Rendering and camera

• Renderer: wgpu-based GPU renderer for nodes, edges, labels, and picking.
• Camera: smooth pan/zoom transforms, bounds clamping, and LOD thresholds that aggregate nodes at zoomed-out levels.

UI patterns and windows

• Detail windows: show a live webview texture for the selected node; connection tabs list adjacent nodes and support in-window navigation.
• Sidebar (Phase 2): session manager, open nodes list, filters/tags, and graph statistics.

Keybindings (core)

• N: new node
• R: delete selected
• T: toggle physics
• Ctrl+S: save graph
• Ctrl+O: open graph
• Ctrl+F: search

Implementation notes

• Phase 1 (MVP) keeps everything in a single application crate; design graph and camera modules so they do not depend on Servo or any UI types.
• Reuse the existing Servo/WebRender compositor to render a 2D graph canvas; defer a dedicated wgpu renderer to Phase 2+.
• Start with a simple UI layer (e.g., egui overlay) integrated directly into the app; a formal UIBackend trait and multiple UI implementations are Phase 2+ concerns.
• Treat graphshell-graph-core as a target architecture: after the MVP is stable, extract the Servo-agnostic graph, physics, camera, and serialization modules into a standalone crate.
• WebView orchestration: use a small pool of Servo webviews bound to the focused node (and maybe a few neighbors); nodes always exist as URL/metadata, and webviews are created lazily and reused.
• Evaluate petgraph in an experimental branch (Phase 1.5) for algorithmic features; retain a custom implementation if tighter control is required.

Browser extensions and interoperability

• Embedding in extensions: Chrome/Firefox extensions embed the graph canvas via the UIBackend trait.

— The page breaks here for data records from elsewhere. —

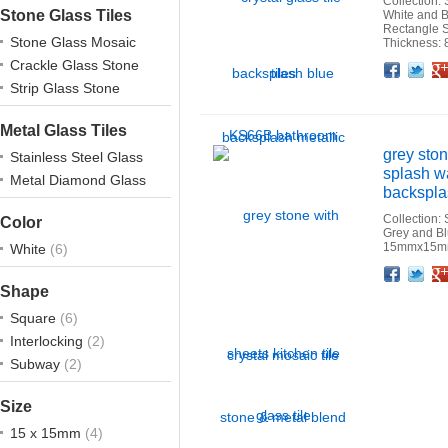
Collection: 
Stone Glass Tiles
White and B
Rectangle 
Stone Glass Mosaic
Thickness:
Crackle Glass Stone
Facebook
Twitter
Google+
Pinterest
Linkedin
Houzz
Strip Glass Stone
Metal Glass Tiles
grey ston
Stainless Steel Glass
splash w
Metal Diamond Glass
backsplas
Collection:
Color
Grey and B
15mmx15mm
White
(6)
Facebook
Twitter
Google+
Pinterest
Linkedin
Houzz
Shape
Square
(6)
Interlocking
(2)
Subway
(2)
Size
15 x 15mm
(4)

A minimal extension crate reuses graphshell-ui and graphshell-graph-core, rendering the canvas in a pop-up or new tab.
• History import and export: Graphshell exports graphs as JSON with node metadata (URL, title, timestamp, tags, edges). A bridge module maps browser history APIs (Chrome History, Firefox Places) to Graphshell node format for import. Export is portable to other tools.
• Portable node format: Nodes store source URL, favicon, selectors, and custom metadata. Extensions can parse Graphshell JSON, ensuring data portability across applications.
• WebView backend for extensions: Extensions use Tao+Wry (lighter than Servo) via the BrowserEngine trait. Desktop Graphshell uses Servo; the trait decouples implementation choice.

Notes

• Store concrete physics parameters in code with UI-exposed tuning controls.
• Use Phase 1.5 as an intentional validation period to refine interaction choices based on actual usage.
• Minimize extension boilerplate; most logic lives in reusable core crates.